**Required action**:
Write each line word for word, from the line that contains "Localize all elements." through the last line of the material below.
---------- Given records ----------
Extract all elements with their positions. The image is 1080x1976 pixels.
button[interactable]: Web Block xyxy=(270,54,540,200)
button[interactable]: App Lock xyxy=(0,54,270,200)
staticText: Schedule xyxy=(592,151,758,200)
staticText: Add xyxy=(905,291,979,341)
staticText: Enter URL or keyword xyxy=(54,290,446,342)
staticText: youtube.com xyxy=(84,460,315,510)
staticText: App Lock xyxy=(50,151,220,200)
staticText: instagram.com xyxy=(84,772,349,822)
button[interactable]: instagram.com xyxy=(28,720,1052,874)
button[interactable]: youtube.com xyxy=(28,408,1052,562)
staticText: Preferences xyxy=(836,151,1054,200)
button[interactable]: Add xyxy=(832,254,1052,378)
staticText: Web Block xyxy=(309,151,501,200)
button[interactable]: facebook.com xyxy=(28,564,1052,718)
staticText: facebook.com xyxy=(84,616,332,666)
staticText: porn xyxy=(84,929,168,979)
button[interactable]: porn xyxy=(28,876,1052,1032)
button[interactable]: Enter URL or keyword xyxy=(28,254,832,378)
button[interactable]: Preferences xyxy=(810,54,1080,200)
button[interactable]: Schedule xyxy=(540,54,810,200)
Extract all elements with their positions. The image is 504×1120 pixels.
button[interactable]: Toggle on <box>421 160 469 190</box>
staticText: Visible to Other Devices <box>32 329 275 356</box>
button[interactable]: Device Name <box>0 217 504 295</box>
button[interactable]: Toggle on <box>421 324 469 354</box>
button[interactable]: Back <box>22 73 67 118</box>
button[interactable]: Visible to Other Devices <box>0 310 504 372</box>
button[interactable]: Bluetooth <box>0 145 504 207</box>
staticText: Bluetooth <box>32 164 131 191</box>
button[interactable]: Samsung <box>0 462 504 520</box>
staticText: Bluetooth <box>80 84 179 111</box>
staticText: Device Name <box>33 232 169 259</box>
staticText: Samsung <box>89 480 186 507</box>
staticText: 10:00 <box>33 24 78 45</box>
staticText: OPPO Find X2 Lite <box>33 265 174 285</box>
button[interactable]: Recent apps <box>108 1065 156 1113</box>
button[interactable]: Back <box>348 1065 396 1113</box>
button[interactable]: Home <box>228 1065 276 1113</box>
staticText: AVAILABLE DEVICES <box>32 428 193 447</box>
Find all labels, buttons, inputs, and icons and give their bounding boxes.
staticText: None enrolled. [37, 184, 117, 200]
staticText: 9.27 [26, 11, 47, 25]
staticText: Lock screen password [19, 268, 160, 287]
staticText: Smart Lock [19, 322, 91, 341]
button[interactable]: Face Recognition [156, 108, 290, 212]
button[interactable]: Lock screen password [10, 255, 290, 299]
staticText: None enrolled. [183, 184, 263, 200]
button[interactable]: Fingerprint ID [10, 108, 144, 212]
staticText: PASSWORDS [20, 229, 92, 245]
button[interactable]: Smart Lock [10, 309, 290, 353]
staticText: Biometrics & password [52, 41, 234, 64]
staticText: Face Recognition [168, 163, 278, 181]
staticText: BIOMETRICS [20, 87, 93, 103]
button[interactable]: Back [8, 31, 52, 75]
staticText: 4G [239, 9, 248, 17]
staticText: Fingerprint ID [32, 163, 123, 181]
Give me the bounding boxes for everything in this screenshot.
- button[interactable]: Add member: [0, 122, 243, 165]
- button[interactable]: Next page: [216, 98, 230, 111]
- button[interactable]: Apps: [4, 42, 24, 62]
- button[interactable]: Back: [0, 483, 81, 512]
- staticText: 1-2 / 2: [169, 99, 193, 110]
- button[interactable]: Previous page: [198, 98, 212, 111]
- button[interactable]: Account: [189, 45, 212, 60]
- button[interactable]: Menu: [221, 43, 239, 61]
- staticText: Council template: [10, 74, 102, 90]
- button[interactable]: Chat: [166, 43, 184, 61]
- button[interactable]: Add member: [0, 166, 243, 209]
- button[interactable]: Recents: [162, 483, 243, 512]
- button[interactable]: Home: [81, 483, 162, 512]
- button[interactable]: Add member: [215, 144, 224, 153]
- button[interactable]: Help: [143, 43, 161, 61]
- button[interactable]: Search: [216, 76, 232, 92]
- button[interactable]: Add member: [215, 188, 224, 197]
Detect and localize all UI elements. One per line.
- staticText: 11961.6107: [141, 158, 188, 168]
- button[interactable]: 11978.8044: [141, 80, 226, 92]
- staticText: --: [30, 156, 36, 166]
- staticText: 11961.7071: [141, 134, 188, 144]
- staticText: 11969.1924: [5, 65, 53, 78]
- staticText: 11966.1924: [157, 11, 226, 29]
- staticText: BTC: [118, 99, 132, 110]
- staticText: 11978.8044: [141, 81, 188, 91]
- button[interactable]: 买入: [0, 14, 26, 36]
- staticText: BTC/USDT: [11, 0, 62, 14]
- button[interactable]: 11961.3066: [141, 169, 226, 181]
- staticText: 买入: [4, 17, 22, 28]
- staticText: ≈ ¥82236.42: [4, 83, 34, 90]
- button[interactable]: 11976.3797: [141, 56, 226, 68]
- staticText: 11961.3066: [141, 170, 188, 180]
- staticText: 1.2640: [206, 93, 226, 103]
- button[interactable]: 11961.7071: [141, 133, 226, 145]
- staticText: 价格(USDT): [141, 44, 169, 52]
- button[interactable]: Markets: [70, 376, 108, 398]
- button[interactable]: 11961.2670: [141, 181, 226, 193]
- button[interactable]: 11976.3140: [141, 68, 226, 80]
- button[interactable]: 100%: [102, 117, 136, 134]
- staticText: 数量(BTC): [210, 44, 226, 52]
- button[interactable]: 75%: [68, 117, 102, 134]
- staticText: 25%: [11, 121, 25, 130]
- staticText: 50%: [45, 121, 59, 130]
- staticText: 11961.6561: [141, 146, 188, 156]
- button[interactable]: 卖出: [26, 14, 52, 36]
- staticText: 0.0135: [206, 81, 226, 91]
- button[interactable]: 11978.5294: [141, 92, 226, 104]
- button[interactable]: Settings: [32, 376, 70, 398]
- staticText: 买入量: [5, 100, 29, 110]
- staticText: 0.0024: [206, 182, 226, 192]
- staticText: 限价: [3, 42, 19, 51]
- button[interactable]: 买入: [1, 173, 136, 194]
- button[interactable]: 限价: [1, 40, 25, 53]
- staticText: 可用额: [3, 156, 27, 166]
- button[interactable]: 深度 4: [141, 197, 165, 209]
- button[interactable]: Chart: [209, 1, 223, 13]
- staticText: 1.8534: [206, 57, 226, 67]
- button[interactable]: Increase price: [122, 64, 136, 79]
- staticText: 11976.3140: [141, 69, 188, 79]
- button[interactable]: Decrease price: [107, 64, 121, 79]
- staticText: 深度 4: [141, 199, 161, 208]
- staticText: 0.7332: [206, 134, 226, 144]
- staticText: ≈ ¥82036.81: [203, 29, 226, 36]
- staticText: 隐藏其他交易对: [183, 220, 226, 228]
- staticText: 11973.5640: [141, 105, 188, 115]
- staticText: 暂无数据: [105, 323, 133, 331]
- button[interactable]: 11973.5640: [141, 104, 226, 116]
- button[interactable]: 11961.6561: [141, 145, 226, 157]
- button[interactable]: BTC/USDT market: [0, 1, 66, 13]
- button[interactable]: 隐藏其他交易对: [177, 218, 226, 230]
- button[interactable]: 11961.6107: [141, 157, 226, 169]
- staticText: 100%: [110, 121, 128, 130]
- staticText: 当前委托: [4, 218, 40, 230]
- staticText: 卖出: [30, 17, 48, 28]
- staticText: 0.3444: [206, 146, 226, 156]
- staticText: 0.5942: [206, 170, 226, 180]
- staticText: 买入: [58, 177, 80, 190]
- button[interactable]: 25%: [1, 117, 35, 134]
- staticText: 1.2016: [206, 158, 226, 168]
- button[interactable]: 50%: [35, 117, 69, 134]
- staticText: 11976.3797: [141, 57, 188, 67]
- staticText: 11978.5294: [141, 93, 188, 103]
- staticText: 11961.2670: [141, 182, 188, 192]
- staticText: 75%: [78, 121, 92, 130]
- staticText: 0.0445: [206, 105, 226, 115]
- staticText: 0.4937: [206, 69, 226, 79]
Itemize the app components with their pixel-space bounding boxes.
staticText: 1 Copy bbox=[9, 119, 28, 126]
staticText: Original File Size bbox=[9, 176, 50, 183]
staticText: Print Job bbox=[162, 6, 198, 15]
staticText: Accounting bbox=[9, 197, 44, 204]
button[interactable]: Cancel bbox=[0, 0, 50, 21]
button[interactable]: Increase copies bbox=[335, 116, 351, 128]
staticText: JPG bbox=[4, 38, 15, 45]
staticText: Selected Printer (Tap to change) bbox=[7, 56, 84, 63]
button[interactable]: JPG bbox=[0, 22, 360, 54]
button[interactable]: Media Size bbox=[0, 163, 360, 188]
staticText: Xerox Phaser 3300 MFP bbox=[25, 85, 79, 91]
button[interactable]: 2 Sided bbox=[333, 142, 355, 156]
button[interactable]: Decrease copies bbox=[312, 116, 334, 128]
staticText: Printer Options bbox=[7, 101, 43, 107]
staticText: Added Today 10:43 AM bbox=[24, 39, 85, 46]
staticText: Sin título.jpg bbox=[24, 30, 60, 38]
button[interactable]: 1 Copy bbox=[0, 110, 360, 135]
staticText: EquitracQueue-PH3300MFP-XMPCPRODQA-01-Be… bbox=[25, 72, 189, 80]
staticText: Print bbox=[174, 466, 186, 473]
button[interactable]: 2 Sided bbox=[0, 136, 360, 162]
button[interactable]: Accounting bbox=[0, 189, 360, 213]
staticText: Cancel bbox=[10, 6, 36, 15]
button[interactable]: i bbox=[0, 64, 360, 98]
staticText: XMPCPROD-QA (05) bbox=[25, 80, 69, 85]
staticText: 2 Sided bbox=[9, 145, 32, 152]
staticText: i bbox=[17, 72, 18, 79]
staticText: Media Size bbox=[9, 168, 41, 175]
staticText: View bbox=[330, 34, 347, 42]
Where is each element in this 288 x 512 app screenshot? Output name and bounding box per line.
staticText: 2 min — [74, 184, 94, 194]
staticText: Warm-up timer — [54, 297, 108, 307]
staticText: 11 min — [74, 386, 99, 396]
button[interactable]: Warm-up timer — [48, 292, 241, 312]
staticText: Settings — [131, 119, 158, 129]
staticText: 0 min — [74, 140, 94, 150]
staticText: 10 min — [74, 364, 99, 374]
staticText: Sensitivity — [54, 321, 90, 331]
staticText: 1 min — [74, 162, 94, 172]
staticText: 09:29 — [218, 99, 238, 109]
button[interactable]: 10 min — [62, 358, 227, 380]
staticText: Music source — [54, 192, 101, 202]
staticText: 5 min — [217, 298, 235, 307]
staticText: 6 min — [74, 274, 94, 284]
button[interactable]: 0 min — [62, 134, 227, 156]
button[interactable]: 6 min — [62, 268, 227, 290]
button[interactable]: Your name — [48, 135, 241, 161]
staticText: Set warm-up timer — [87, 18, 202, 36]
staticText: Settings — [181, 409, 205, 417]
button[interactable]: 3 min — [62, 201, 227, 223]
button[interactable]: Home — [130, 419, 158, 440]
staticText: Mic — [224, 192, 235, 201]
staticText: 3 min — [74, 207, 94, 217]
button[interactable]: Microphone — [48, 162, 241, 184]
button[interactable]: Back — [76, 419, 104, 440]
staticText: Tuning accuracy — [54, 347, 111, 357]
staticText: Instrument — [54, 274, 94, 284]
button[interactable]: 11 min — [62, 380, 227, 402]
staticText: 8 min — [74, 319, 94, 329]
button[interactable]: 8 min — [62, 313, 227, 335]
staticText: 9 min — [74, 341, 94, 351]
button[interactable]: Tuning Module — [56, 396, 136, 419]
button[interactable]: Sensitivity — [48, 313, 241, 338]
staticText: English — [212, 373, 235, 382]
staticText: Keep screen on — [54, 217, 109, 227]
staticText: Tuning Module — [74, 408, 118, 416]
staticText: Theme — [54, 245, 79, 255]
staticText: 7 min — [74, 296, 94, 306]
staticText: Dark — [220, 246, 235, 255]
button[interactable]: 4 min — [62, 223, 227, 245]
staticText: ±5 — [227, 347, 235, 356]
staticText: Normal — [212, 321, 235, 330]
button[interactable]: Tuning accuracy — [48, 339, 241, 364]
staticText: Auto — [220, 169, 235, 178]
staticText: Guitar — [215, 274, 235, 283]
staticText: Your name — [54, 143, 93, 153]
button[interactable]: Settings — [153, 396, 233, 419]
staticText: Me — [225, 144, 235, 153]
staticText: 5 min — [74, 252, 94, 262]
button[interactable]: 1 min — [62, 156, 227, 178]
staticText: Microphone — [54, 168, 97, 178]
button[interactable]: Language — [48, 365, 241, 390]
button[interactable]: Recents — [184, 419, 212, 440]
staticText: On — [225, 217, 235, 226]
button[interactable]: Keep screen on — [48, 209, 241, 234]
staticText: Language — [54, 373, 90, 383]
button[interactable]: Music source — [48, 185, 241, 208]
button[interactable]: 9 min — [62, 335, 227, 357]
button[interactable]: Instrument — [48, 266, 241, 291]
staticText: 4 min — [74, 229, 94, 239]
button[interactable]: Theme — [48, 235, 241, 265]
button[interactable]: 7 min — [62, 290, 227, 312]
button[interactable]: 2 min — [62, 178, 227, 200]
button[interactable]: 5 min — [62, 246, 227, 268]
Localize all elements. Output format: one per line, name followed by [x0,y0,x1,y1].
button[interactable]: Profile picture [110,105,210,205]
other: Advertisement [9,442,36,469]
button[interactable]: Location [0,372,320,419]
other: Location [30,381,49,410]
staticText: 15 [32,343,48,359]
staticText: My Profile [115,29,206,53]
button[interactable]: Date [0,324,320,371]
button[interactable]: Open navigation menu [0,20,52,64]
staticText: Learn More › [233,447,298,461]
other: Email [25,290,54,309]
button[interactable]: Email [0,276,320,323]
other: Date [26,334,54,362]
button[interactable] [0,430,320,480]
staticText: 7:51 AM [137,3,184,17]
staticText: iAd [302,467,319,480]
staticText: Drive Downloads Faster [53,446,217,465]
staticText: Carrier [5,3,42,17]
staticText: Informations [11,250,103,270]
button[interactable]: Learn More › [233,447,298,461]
----------
**Problem solution**:
Localize all elements. Output format: one per line, name followed by [x0,y0,x1,y1].
button[interactable]: Profile picture [110,105,210,205]
other: Advertisement [9,442,36,469]
button[interactable]: Location [0,372,320,419]
other: Location [30,381,49,410]
staticText: 15 [32,343,48,359]
staticText: My Profile [115,29,206,53]
button[interactable]: Date [0,324,320,371]
button[interactable]: Open navigation menu [0,20,52,64]
staticText: Learn More › [233,447,298,461]
other: Email [25,290,54,309]
button[interactable]: Email [0,276,320,323]
other: Date [26,334,54,362]
button[interactable] [0,430,320,480]
staticText: 7:51 AM [137,3,184,17]
staticText: iAd [302,467,319,480]
staticText: Drive Downloads Faster [53,446,217,465]
staticText: Carrier [5,3,42,17]
staticText: Informations [11,250,103,270]
button[interactable]: Learn More › [233,447,298,461]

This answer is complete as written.